Ao analisar o aditamento da inicial em conjunto com a sistemática prevista para a tutela antecipada antecedente, constata-se que o dispositivo foi, no mínimo, omisso acerca do momento em que o aditamento deverá ser realizado.
Cumpre ressaltar que uma das benesses pela qual a parte poderá se interessar em utilizar o procedimento estudado é a estabilização da tutela provisória e a sua produção de efeitos.
Como será visto adiante, a única forma da decisão de cognição sumária proferida no procedimento antecedente não estabilizar será em caso da interposição de recurso, conforme consta expressamente na letra fria da lei (art. 304, caput), ressalvando, claro, um eventual pedido de prosseguimento do feito pelo autor.
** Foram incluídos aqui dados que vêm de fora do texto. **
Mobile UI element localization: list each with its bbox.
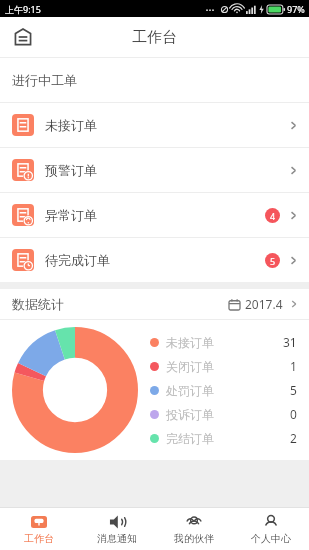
staticText: 投诉订单 [166,407,214,422]
button[interactable]: 异常订单 [0,193,309,237]
staticText: 2017.4 [245,296,283,312]
staticText: 未接订单 [45,117,97,133]
staticText: 31 [283,334,297,350]
staticText: 异常订单 [45,207,97,223]
button[interactable]: 工作台 [0,508,78,550]
staticText: 1 [290,358,297,374]
staticText: 5 [290,382,297,398]
staticText: 工作台 [132,28,177,47]
staticText: 上午9:15 [5,3,41,15]
button[interactable]: 预警订单 [0,148,309,192]
button[interactable]: 数据统计 [0,289,309,319]
staticText: 预警订单 [45,162,97,178]
staticText: 未接订单 [166,335,214,350]
staticText: 我的伙伴 [174,532,214,545]
button[interactable]: 待完成订单 [0,238,309,282]
staticText: 关闭订单 [166,359,214,374]
button[interactable]: 我的伙伴 [155,508,232,550]
staticText: 处罚订单 [166,383,214,398]
staticText: 4 [270,210,276,222]
button[interactable]: 未接订单 [0,103,309,147]
staticText: 2 [290,430,297,446]
staticText: 数据统计 [12,296,64,312]
button[interactable]: 消息通知 [78,508,155,550]
staticText: 待完成订单 [45,252,110,268]
staticText: 进行中工单 [12,72,77,88]
staticText: 5 [270,255,276,267]
staticText: 消息通知 [97,532,137,545]
staticText: 完结订单 [166,431,214,446]
staticText: 工作台 [24,532,54,545]
staticText: 0 [290,406,297,422]
staticText: 97% [287,3,305,15]
staticText: 个人中心 [251,532,291,545]
button[interactable]: Menu [6,20,40,54]
button[interactable]: 个人中心 [232,508,309,550]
Ora, se existe a factível possibilidade de a decisão estabilizar, sendo o processo consequentemente extinto (§1°, art. 304), como pode o autor ficar vinculado ao dever de aditar sua peça automaticamente? Tal aditamento parte do pressuposto que a decisão não estabilizou, logo, é necessário que tenha sido levado ao conhecimento do réu o deferimento do pedido, e que este tenha quedado inerte em seu prazo próprio para interposição de recurso.
Como forma de driblar a ilógica sistemática legislativa, José Miguel Garcia Medina20 assim defende:
O prazo de quinze dias dificilmente poderá ser observado pelo juiz, pois inviabiliza a incidência da regra prevista no art. 304. do CPC/2015 (já que o prazo de quinze dias tende a fruir antes de citado o réu). Deverá o juiz fixar outro prazo, maior, ou outro termo inicial (p.ex., dez dias contados da comunicação de que o réu recorreu contra a liminar, inviabilizando a estabilização, cf. art. 304, caput do CPC/2015), como autoriza a parte final do art. 303, § 1.º, I (cf. também art. 139, VI do CPC/2015). Caso o réu não interponha o recurso previsto no art. 304, caput, a tutela antecipada estabiliza-se e a apresentação de pedido principal torna-se, em princípio, desnecessária.
Assim como a grande maioria dos temas que cercam a tutela antecedente, o tema não é pacífico na jurisprudência pátria.
Ressalto, contrapondo o posicionamento adotado pelo nobre professor supradito, o entendimento exarado pela Segunda Turma Julgadora da Sexta Câmara Cível do Tribunal de Justiça do Estado de Goiás na Apelação Cível n° 5419755.79.2017.8.09.005121, que sequer entendeu pela necessidade de intimação específica do autor para o aditamento, servindo a mera publicação da decisão que concedeu a tutela antecipada em caráter antecedente suficiente para que o prazo de aditamento comece a correr.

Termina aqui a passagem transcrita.